▶ [Your objective] Both the line with "Michelin Road 6 120/70 ZR 17 (58W) TL (fram)" and the line with "El tiempo en Región de Murcia" in the records below must appear in the output, along with every line between them, exactly and with nothing added.

━━━

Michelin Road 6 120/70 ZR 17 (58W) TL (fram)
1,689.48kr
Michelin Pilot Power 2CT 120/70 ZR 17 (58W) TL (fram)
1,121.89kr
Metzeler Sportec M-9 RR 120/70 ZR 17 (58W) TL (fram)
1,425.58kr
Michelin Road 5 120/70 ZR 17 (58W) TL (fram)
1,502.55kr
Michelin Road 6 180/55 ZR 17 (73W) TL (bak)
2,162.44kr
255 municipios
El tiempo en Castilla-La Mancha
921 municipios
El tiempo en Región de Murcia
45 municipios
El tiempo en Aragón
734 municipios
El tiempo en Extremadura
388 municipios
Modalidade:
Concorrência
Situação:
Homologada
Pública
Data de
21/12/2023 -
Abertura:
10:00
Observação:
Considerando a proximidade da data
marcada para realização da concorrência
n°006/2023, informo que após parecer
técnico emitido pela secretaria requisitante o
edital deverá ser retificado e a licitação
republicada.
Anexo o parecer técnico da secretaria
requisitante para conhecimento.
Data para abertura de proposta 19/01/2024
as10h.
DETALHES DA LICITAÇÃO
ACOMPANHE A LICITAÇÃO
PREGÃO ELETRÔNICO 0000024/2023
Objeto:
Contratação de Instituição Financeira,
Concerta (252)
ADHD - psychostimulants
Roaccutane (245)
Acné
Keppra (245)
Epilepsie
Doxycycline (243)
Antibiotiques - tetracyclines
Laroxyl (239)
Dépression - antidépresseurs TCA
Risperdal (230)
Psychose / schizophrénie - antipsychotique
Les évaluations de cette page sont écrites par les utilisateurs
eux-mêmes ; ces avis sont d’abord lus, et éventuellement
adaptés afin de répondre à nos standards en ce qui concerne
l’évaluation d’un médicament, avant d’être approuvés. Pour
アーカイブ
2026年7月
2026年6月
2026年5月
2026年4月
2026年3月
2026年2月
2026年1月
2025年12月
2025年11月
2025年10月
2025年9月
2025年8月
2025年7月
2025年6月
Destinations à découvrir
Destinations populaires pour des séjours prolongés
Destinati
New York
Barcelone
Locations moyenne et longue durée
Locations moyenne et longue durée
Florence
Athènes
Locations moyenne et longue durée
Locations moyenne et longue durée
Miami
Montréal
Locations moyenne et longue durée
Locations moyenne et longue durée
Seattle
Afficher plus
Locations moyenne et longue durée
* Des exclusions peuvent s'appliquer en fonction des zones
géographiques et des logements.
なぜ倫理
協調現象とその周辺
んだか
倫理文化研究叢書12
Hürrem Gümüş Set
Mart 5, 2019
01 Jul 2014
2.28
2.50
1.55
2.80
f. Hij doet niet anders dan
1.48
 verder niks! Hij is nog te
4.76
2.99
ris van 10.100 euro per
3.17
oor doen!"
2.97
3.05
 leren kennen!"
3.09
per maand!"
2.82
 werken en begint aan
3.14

━━━

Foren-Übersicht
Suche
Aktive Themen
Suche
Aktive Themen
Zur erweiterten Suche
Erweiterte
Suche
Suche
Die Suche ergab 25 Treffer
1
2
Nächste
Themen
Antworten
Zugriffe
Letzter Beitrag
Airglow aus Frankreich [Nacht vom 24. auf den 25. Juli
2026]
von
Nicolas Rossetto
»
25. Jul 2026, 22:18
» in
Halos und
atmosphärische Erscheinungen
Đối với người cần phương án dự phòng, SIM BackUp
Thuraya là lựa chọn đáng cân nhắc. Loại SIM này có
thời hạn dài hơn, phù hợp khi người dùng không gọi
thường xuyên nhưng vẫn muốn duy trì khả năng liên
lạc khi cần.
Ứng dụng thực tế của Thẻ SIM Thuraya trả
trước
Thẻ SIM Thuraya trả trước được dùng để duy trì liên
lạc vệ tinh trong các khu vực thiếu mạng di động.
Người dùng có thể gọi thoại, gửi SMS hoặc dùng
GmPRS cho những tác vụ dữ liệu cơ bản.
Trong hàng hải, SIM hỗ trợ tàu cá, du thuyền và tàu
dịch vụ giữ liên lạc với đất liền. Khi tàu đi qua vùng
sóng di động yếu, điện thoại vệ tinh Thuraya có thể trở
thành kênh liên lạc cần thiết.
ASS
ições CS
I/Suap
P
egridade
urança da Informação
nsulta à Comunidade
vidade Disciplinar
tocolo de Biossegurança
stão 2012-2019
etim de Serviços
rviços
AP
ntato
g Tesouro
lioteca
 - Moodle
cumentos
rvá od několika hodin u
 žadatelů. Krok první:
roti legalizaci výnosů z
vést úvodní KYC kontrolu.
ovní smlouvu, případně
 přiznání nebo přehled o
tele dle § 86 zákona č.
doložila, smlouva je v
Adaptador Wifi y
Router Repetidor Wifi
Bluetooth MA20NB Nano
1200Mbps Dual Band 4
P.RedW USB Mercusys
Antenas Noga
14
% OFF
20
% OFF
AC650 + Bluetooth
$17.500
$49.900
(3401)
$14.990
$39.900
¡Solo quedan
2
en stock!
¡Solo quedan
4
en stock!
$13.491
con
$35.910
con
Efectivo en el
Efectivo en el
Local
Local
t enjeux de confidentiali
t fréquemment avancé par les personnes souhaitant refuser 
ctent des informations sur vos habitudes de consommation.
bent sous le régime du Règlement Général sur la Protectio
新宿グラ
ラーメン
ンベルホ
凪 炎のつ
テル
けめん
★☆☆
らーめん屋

━━━

▶ [The completed task]
Michelin Road 6 120/70 ZR 17 (58W) TL (fram)
1,689.48kr
Michelin Pilot Power 2CT 120/70 ZR 17 (58W) TL (fram)
1,121.89kr
Metzeler Sportec M-9 RR 120/70 ZR 17 (58W) TL (fram)
1,425.58kr
Michelin Road 5 120/70 ZR 17 (58W) TL (fram)
1,502.55kr
Michelin Road 6 180/55 ZR 17 (73W) TL (bak)
2,162.44kr
255 municipios
El tiempo en Castilla-La Mancha
921 municipios
El tiempo en Región de Murcia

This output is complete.